▶ [Dataset records]
————————

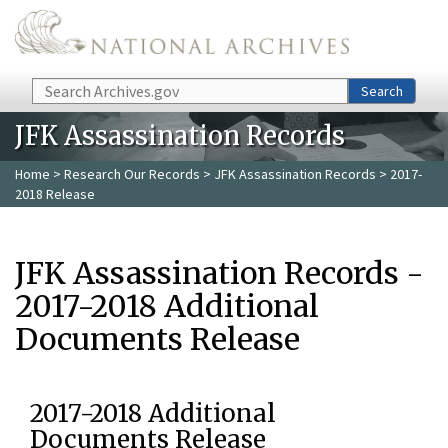
Skip to main content
Search
Search
JFK Assassination Records
Home
>
Research Our Records
>
JFK Assassination Records
> 2017-
2018 Release
JFK Assassination Records -
2017-2018 Additional
Documents Release
2017-2018 Additional
Documents Release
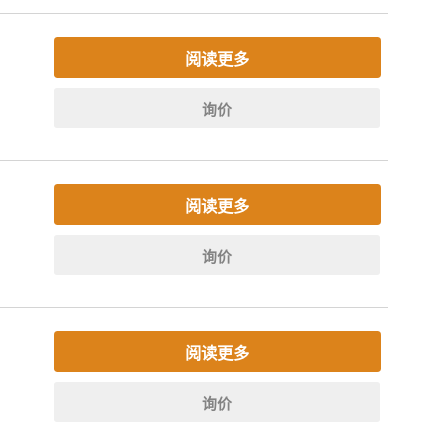
阅读更多
询价
阅读更多
询价
阅读更多
询价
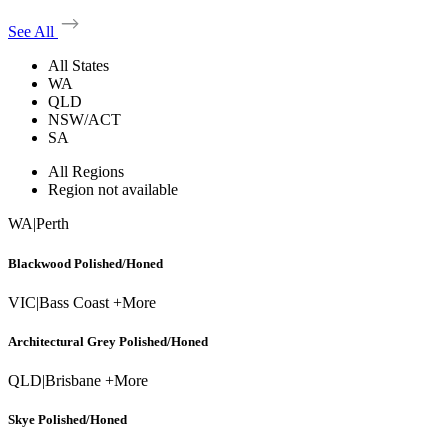
See All
All States
WA
QLD
NSW/ACT
SA
All Regions
Region not available
WA
|
Perth
Blackwood Polished/Honed
VIC
|
Bass Coast +More
Architectural Grey Polished/Honed
QLD
|
Brisbane +More
Skye Polished/Honed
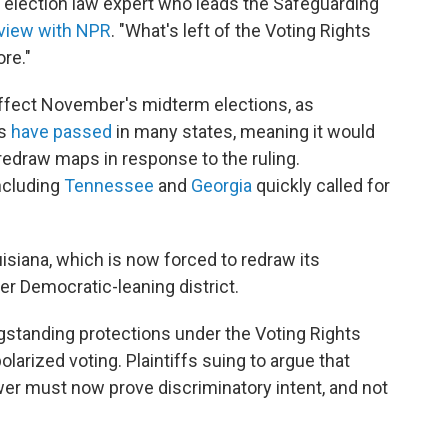
an election law expert who leads the Safeguarding
rview with NPR
. "What's left of the Voting Rights
ore."
l affect November's midterm elections, as
es
have passed
in many states, meaning it would
 redraw maps in response to the ruling.
ncluding
Tennessee
and
Georgia
quickly called for
isiana, which is now forced to redraw its
er Democratic-leaning district.
ongstanding protections under the Voting Rights
polarized voting. Plaintiffs suing to argue that
power must now prove discriminatory intent, and not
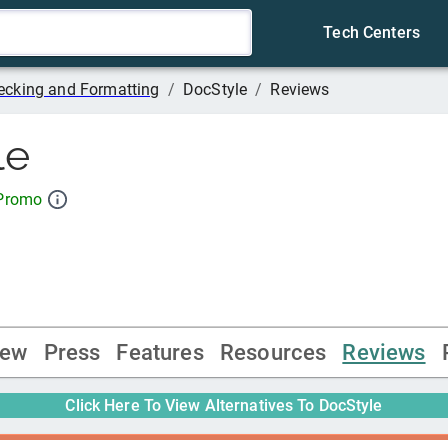
Tech Centers
cking and Formatting
/
DocStyle
/
Reviews
le
 Promo
iew
Press
Features
Resources
Reviews
Click Here To View Alternatives To
DocStyle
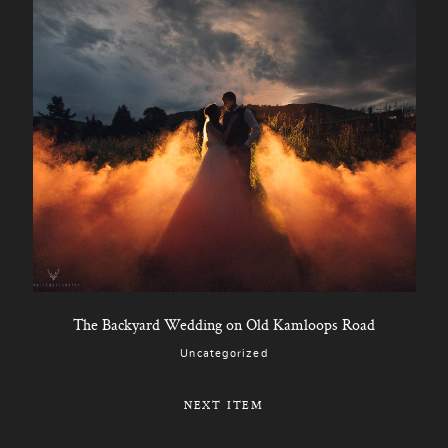
The Backyard Wedding on Old Kamloops Road
Uncategorized
NEXT ITEM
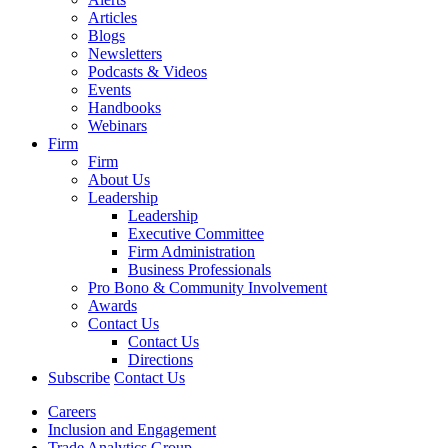
Articles
Blogs
Newsletters
Podcasts & Videos
Events
Handbooks
Webinars
Firm
Firm
About Us
Leadership
Leadership
Executive Committee
Firm Administration
Business Professionals
Pro Bono & Community Involvement
Awards
Contact Us
Contact Us
Directions
Subscribe
Contact Us
Careers
Inclusion and Engagement
Trade Analytics Group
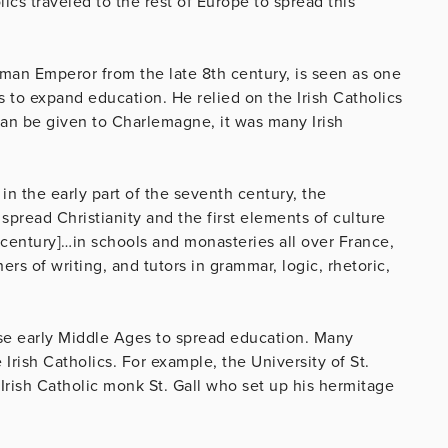
olics traveled to the rest of Europe to spread this
an Emperor from the late 8th century, is seen as one
rts to expand education. He relied on the Irish Catholics
can be given to Charlemagne, it was many Irish
in the early part of the seventh century, the
pread Christianity and the first elements of culture
 century]…in schools and monasteries all over France,
rs of writing, and tutors in grammar, logic, rhetoric,
hese early Middle Ages to spread education. Many
 Irish Catholics. For example, the University of St.
 Irish Catholic monk St. Gall who set up his hermitage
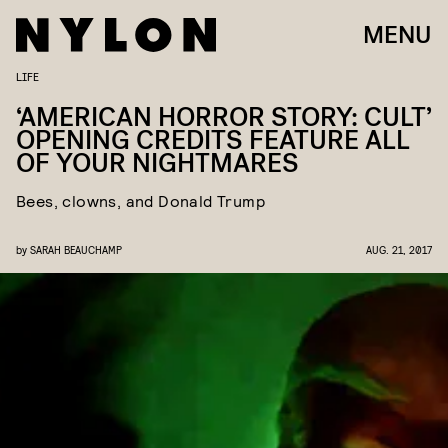
MENU
LIFE
‘AMERICAN HORROR STORY: CULT’
OPENING CREDITS FEATURE ALL
OF YOUR NIGHTMARES
Bees, clowns, and Donald Trump
by
SARAH BEAUCHAMP
AUG. 21, 2017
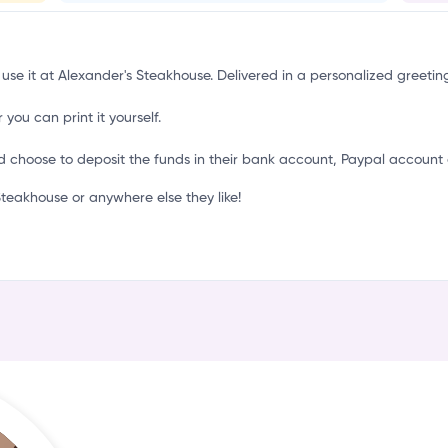
u
 use it at Alexander's Steakhouse. Delivered in a personalized greetin
 you can print it yourself.
d choose to deposit the funds in their bank account, Paypal account 
eakhouse or anywhere else they like!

————————

▶ [ASSIGNED TASK] Nothing but the text is wanted: repeat the data above exactly, without its images.

▶ [ANSWER SECTION]
Skip to main content
Search
Search
JFK Assassination Records
Home
>
Research Our Records
>
JFK Assassination Records
> 2017-
2018 Release
JFK Assassination Records -
2017-2018 Additional
Documents Release
2017-2018 Additional
Documents Release
阅读更多
询价
阅读更多
询价
阅读更多
询价
See All
All States
WA
QLD
NSW/ACT
SA
All Regions
Region not available
WA
|
Perth
Blackwood Polished/Honed
VIC
|
Bass Coast +More
Architectural Grey Polished/Honed
QLD
|
Brisbane +More
Skye Polished/Honed
an election law expert who leads the Safeguarding
rview with NPR
. "What's left of the Voting Rights
ore."
l affect November's midterm elections, as
es
have passed
in many states, meaning it would
 redraw maps in response to the ruling.
ncluding
Tennessee
and
Georgia
quickly called for
isiana, which is now forced to redraw its
er Democratic-leaning district.
ongstanding protections under the Voting Rights
polarized voting. Plaintiffs suing to argue that
power must now prove discriminatory intent, and not
Tech Centers
cking and Formatting
/
DocStyle
/
Reviews
le
 Promo
iew
Press
Features
Resources
Reviews
Click Here To View Alternatives To
DocStyle
The Backyard Wedding on Old Kamloops Road
Uncategorized
NEXT ITEM
Articles
Blogs
Newsletters
Podcasts & Videos
Events
Handbooks
Webinars
Firm
Firm
About Us
Leadership
Leadership
Executive Committee
Firm Administration
Business Professionals
Pro Bono & Community Involvement
Awards
Contact Us
Contact Us
Directions
Subscribe
Contact Us
Careers
Inclusion and Engagement
Trade Analytics Group
olics traveled to the rest of Europe to spread this
an Emperor from the late 8th century, is seen as one
rts to expand education. He relied on the Irish Catholics
can be given to Charlemagne, it was many Irish
in the early part of the seventh century, the
pread Christianity and the first elements of culture
 century]…in schools and monasteries all over France,
rs of writing, and tutors in grammar, logic, rhetoric,
hese early Middle Ages to spread education. Many
 Irish Catholics. For example, the University of St.
 Irish Catholic monk St. Gall who set up his hermitage
MENU
LIFE
‘AMERICAN HORROR STORY: CULT’
OPENING CREDITS FEATURE ALL
OF YOUR NIGHTMARES
Bees, clowns, and Donald Trump
by
SARAH BEAUCHAMP
AUG. 21, 2017
u
 use it at Alexander's Steakhouse. Delivered in a personalized greetin
 you can print it yourself.
d choose to deposit the funds in their bank account, Paypal account 
eakhouse or anywhere else they like!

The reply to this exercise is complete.